**What to work on**
Examine the data below and state how many lines contain "thiết", offering no other words.

Data excerpts START

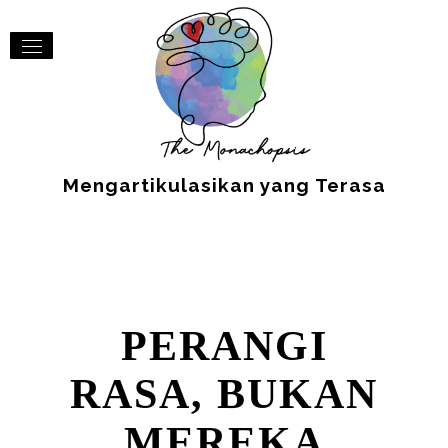
Mengartikulasikan yang Terasa
PERANGI
RASA, BUKAN
MEREKA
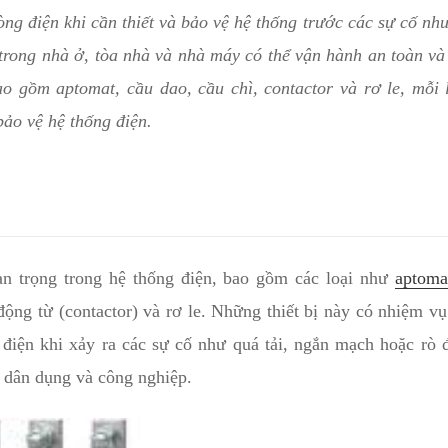
ng điện khi cần thiết và bảo vệ hệ thống trước các sự cố như
trong nhà ở, tòa nhà và nhà máy có thể vận hành an toàn và
ao gồm aptomat, cầu dao, cầu chì, contactor và rơ le, mỗi
bảo vệ hệ thống điện.
n trọng trong hệ thống điện, bao gồm các loại như
aptoma
ộng từ (contactor) và rơ le. Những thiết bị này có nhiệm v
 điện khi xảy ra các sự cố như quá tải, ngắn mạch hoặc rò 
ả dân dụng và công nghiệp.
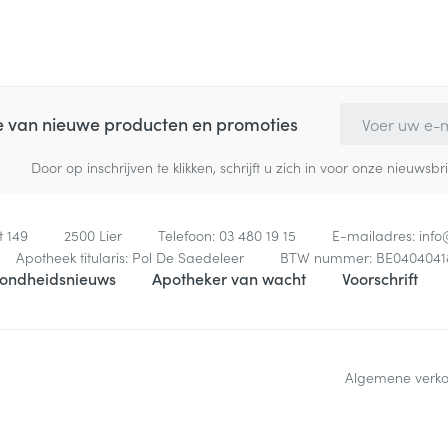
E-mail adres
te van nieuwe producten en promoties
Door op inschrijven te klikken, schrijft u zich in voor onze nieuw
t 149
2500
Lier
Telefoon:
03 480 19 15
E-mailadres:
inf
Apotheek titularis:
Pol De Saedeleer
BTW nummer:
BE0404041
ondheidsnieuws
Apotheker van wacht
Voorschrift
Algemene verk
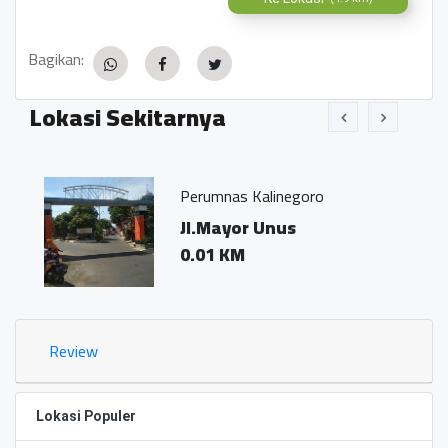
Bagikan:
Lokasi Sekitarnya
Perumnas Kalinegoro
Jl.Mayor Unus
0.01 KM
Review
Lokasi Populer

Data excerpts END

**Your solution**
2